How to generate a random yet valid website link, regardless of languages. Actually, the more diverse the language of the website it generates, the better it is.
I’ve been doing it by using other people’s script on their webpage, how can i not rely on these random site forwarding script and make my own?. I’ve been doing it as such:
import webbrowser from random import choice random_page_generator = ['http://www.randomwebsite.com/cgi-bin/random.pl', 'http://www.uroulette.com/visit'] webbrowser.open(choice(random_page_generator), new=2)
I’ve been doing it by using other people’s script on their webpage, how can i not rely on these random site forwarding script and make my own?
There are two ways to do this:
- Create your own spider that amasses a huge collection of websites, and pick from that collection.
- Access some pre-existing collection of websites, and pick from that collection. For example, DMOZ/ODP lets you download their entire database;* Google used to have a customized random site URL;** etc.
There is no other way around it (short of randomly generating and testing valid strings of arbitrary characters, which would be a ridiculously bad idea).
Building a web spider for yourself can be a fun project. Link-driven scraping libraries like Scrapy can do a lot of the grunt work for you, leaving you to write the part you care about.
* Note that ODP is a pretty small database compared to something like Google’s or Yahoo’s, because it’s primarily a human-edited collection of significant websites rather than an auto-generated collection of everything anyone has put on the web.

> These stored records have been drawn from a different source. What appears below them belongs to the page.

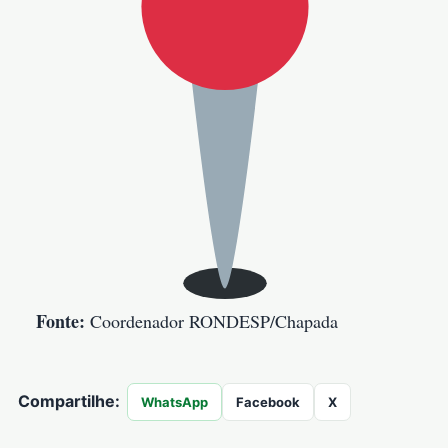
Fonte:
Coordenador RONDESP/Chapada
Compartilhe:
WhatsApp
Facebook
X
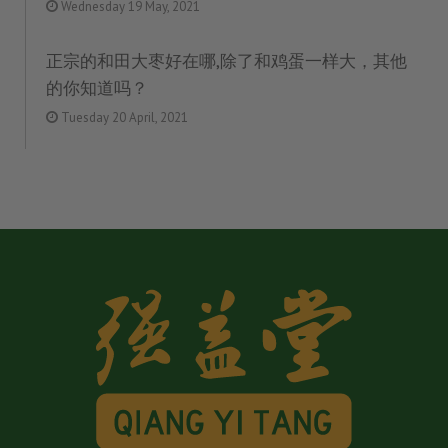
Wednesday 19 May, 2021
正宗的和田大枣好在哪,除了和鸡蛋一样大，其他
的你知道吗？
Tuesday 20 April, 2021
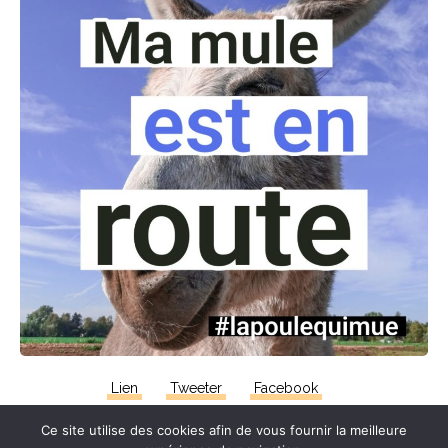
Lien
Tweeter
Facebook
Ce site utilise des cookies afin de vous fournir la meilleure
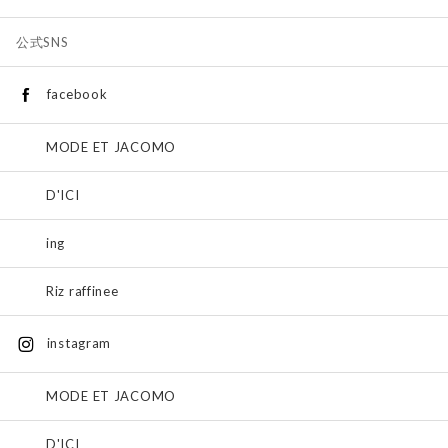
公式SNS
facebook
MODE ET JACOMO
D'ICI
ing
Riz raffinee
instagram
MODE ET JACOMO
D'ICI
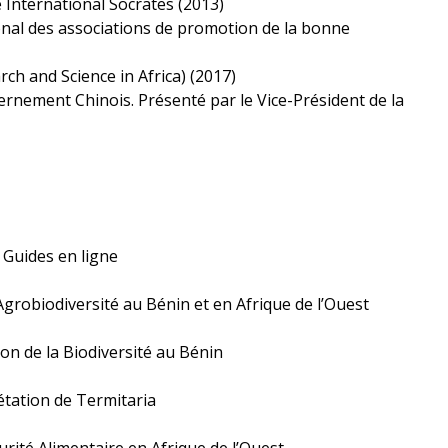
 International Socrates (2013)
nal des associations de promotion de la bonne
 and Science in Africa) (2017)
ernement Chinois. Présenté par le Vice-Président de la
 Guides en ligne
grobiodiversité au Bénin et en Afrique de l’Ouest
on de la Biodiversité au Bénin
étation de Termitaria
rité Alimentaire en Afrique de l’Ouest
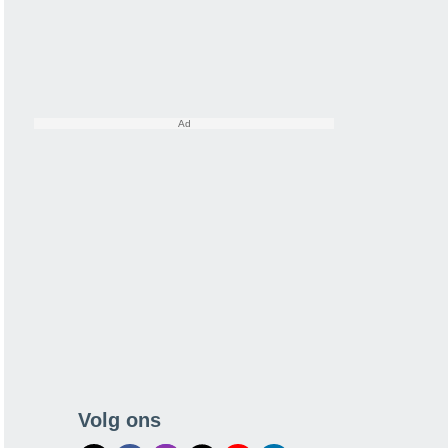
Volg ons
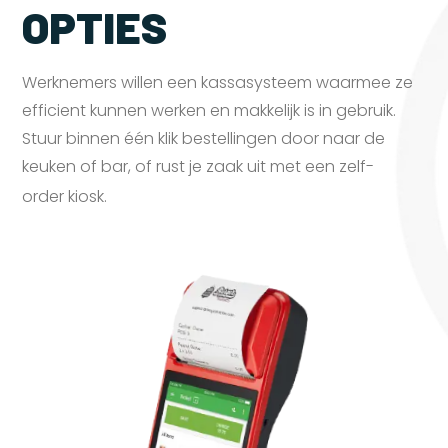
OPTIES
Werknemers willen een kassasysteem waarmee ze
efficient kunnen werken en makkelijk is in gebruik.
Stuur binnen één klik bestellingen door naar de
keuken of bar, of rust je zaak uit met een zelf-
order
kiosk.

** Google’s random site feature was driven by both popularity and your own search history. However, by feeding it an empty search history, you could remove that part of the equation. Anyway, I don’t think it exists anymore.
A conceptual explanation, not a code one.
Their scripts are likely very large and comprehensive. If it’s a random website selector, they have a huge, huge list of websites line by line, and the script just picks one. If it’s a random URL generator, it probably generates a string of letters (e.g. “asljasldjkns”), plugs it between
.com, tries to see if it is a valid URL, and if it is, sends you that URL.
The easiest way to design your own might be to ask to have a look at theirs, though I’m not certain of the success you’d have there.
The best way as a programmer is simply to decipher the nature of URL language. Practice the building of strings and testing them, or compile a huge database of them yourself.
As a hybridization, you might try building two things. One script that, while you’re away, searches for/tests URLs and adds them to a database. Another script that randomly selects a line out of this database to send you on your way. The longer you run the first, the better the second becomes.
EDIT: Do Abarnert’s thing about spiders, that’s much better than my answer.
The other answers suggest building large databases of URL, there is another method which I’ve used in the past and documented here:
Which is to create a random IP address and then try and grab a site from port 80 of that address. This method is not perfect with modern virtual hosted sites, and of course only fetches the top page but it can be an easy and effective way of getting random sites. The code linked above is C but it should be easily callable from python, or the method could be easily adapted to python.